Working with directories

Note that you can always discover what directory you are currently in using the pwd command:

[server]$ pwd
/home/current/directory/
[server]$

Creating directories

To create a new directory, use the mkdir command:

[server]$ mkdir directory_name
[server]$ 

Deleting directories

There are actually a few ways to delete directories in the shell. To delete an empty directory, use the rmdir command:

[server]$ rmdir directory_name
[server]$

To delete a non-empty directory (one that still contains files or other directories in it) rmdir will not work. Here you have two choices. You can either remove all the contained files and directories by hand using the rmdir and rm commands, or you can use rm's -r flag.

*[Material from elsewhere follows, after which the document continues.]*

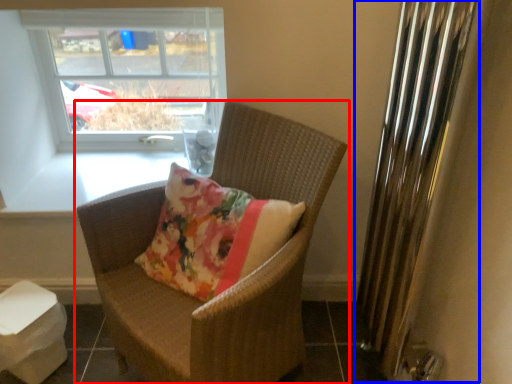 Question: Which of the following is the farthest to the observer, chair (highlighted by a red box) or radiator (highlighted by a blue box)?

Choices:
 (A) chair
 (B) radiator

Answer: (A)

[server]$ rm -r directory_name
[server]$

Be careful using this flag, as you will delete everything contained in the directory specified. There is no "Recycle Bin" or "Trash Can" in the shell. What you delete is gone forever, so use caution.

Changing directories

To change to another directory, use the cd command:

[server]$ cd /target/directory
[server]$ 

A successful change will not return any messages.

To change to your previous directory, use the cd - command:

[server]$ pwd
/current/directory/
[server]$ cd /new/directory/
[server]$ pwd
/new/directory/
[server]$ cd -
[server]$ pwd
/current/directory/
[server]$

The user above has changed from one directory to another, then used the cd - command to return to their previous directory.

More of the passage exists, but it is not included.